Our earth is a pretty big place, yet planets such as Saturn and Uranus are much bigger. Jupiter, however, is larger than all the other planets in our solar system combined into one planet - now that is big. Compare Jupiter to our sun and Jupiter looks like a pea next to
football, put another way - the sun is huge and massive! Still, our sun, which we rely on so intimately, is one of a hundred billion stars in our massive galaxy "the milky way". The Milky Way is a hundred thousand light years across - meaning that it takes light 100.000
years to reach us from the other end of the galaxy (yet the light can whizz around the earth 7 times in one second). Our sun, which is huge, is not even close to one light year across - rather it is about one light minute...

Our huge Milky Way galaxy containing a hundred billion stars and with a diameter of about 100.000 light years is small compared to the local cluster of galaxies (a small cluster of half a dusin galaxies), which measured millions of light years across.

I think you see where this is going... Our local cluster, which is absolutely humungous, is tiny compared to the observable universe. The most distant galaxies that can be seen are about 14 billion (that's 14.000.000.000) light years away - suggesting that the observable universe has a diameter of maybe 28 billion light years. Our local cluster of galaxies is tiny in comparison...



Still, theory suggests that our 28 billion light year observable universe is just a small fraction of the true size of the universe (we cannot see the whole universe because galaxies far away may be travelling away from us faster than the speed of light in which case their light will never reach us). Maybe the observable universe is just "one billionth" of the size of our true universe.

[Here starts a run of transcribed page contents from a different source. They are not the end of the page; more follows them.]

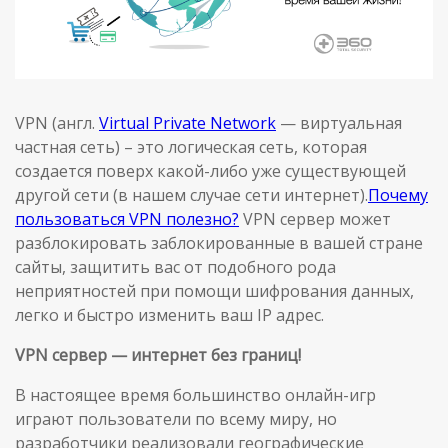
VPN (англ.
Virtual Private Network
— виртуальная
частная сеть) – это логическая сеть, которая
создается поверх какой-либо уже существующей
другой сети (в нашем случае сети интернет).
Почему
пользоваться VPN полезно?
VPN сервер может
разблокировать заблокированные в вашей стране
сайты, защитить вас от подобного рода
неприятностей при помощи шифрования данных,
легко и быстро изменить ваш IP адрес.
VPN сервер — интернет без границ!
В настоящее время большинство онлайн-игр
играют пользователи по всему миру, но
разработчики реализовали географические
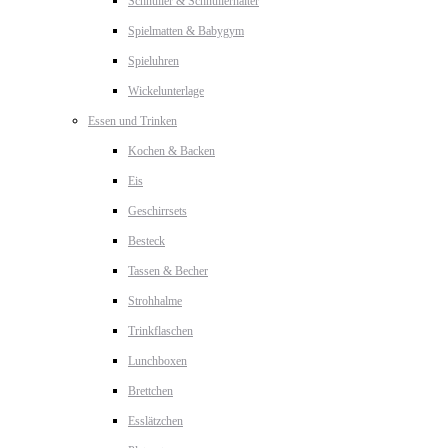
Schnuller & Schnullerhalter
Spielmatten & Babygym
Spieluhren
Wickelunterlage
Essen und Trinken
Kochen & Backen
Eis
Geschirrsets
Besteck
Tassen & Becher
Strohhalme
Trinkflaschen
Lunchboxen
Brettchen
Esslätzchen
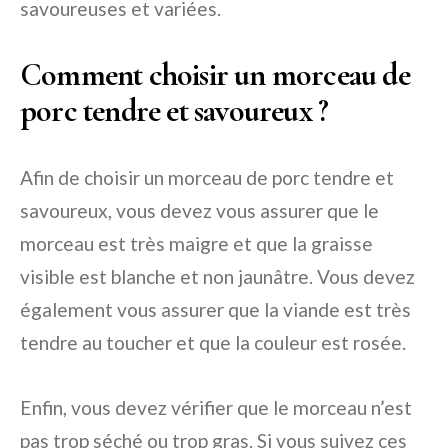
savoureuses et variées.
Comment choisir un morceau de
porc tendre et savoureux ?
Afin de choisir un morceau de porc tendre et
savoureux, vous devez vous assurer que le
morceau est très maigre et que la graisse
visible est blanche et non jaunâtre. Vous devez
également vous assurer que la viande est très
tendre au toucher et que la couleur est rosée.
Enfin, vous devez vérifier que le morceau n’est
pas trop séché ou trop gras. Si vous suivez ces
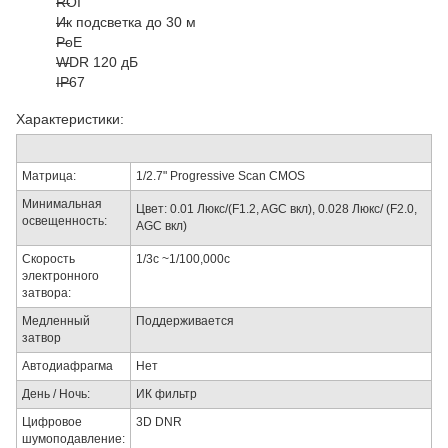
ROI
Ик подсветка до 30 м
PoE
WDR 120 дБ
IP67
Характеристики:
Матрица:
1/2.7" Progressive Scan CMOS
Минимальная
Цвет: 0.01 Люкс/(F1.2, AGC вкл), 0.028 Люкс/ (F2.0,
освещенность:
AGC вкл)
Скорость
1/3с ~1/100,000с
электронного
затвора:
Медленный
Поддерживается
затвор
Автодиафрагма
Нет
День / Ночь:
ИК фильтр
Цифровое
3D DNR
шумоподавление:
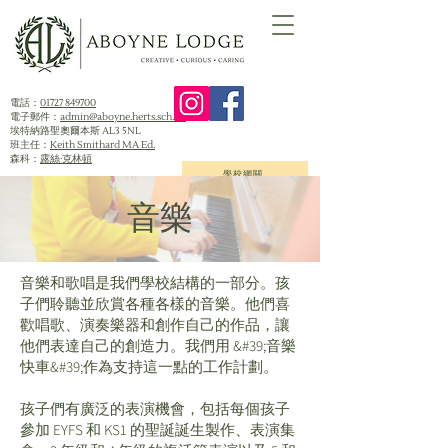
電話：
01727 849700
電子郵件：
admin@aboyne.herts.sch.uk
埃特納路聖奧爾本斯 AL3 5NL
班主任：
Keith Smithard MA Ed.
森科：
露絲·克林頓
學校網關
音樂
音樂和歌唱是我們學校結構的一部分。孩
子們聆聽並欣賞各種各樣的音樂。他們喜
歡唱歌、演奏樂器和創作自己的作品，讓
他們表達自己的創造力。我們用 &#39;
音樂
快車
&#39;作為支持這一點的工作計劃。
孩子們有廣泛的表演機會，包括每個孩子
參加 EYFS 和 KS1 的聖誕誕生製作、表演集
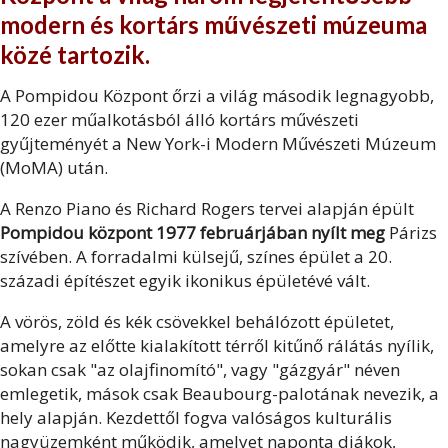
modern és kortárs művészeti múzeuma
közé tartozik.
A Pompidou Központ őrzi a világ második legnagyobb,
120 ezer műalkotásból álló kortárs művészeti
gyűjteményét a New York-i Modern Művészeti Múzeum
(MoMA) után.
A Renzo Piano és Richard Rogers tervei alapján épült
Pompidou központ 1977 februárjában nyílt meg
Párizs
szívében. A forradalmi külsejű, színes épület a 20.
századi építészet egyik ikonikus épületévé vált.
A vörös, zöld és kék csövekkel behálózott épületet,
amelyre az előtte kialakított térről kitűnő rálátás nyílik,
sokan csak "az olajfinomító", vagy "gázgyár" néven
emlegetik, mások csak Beaubourg-palotának nevezik, a
hely alapján. Kezdettől fogva valóságos kulturális
nagyüzemként működik, amelyet naponta diákok,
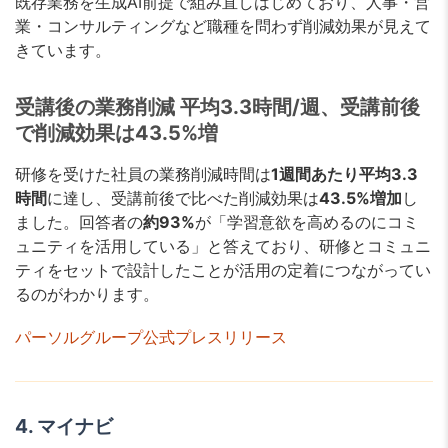
既存業務を生成AI前提で組み直しはじめており、人事・営
業・コンサルティングなど職種を問わず削減効果が見えて
きています。
受講後の業務削減 平均3.3時間/週、受講前後
で削減効果は43.5%増
研修を受けた社員の業務削減時間は
1週間あたり平均3.3
時間
に達し、受講前後で比べた削減効果は
43.5%増加
し
ました。回答者の
約93%
が「学習意欲を高めるのにコミ
ュニティを活用している」と答えており、研修とコミュニ
ティをセットで設計したことが活用の定着につながってい
るのがわかります。
パーソルグループ公式プレスリリース
4. マイナビ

At last - many theorists believe that our universe, in which we are much smaller than a grain of sand in the Sahara dessert, is but one out of a large number of universes...


I don't know about you, but these numbers make my heart beat faster. I feel small and improbable, but also grand, lucky and inspired - it turns all my daily woes into experiences - I feel lucky for having experienced what it feels like to be sad, angry or happy - I feel
lucky for being able to study all the grand aspects of nature - from our huge universe to our fantastic brains.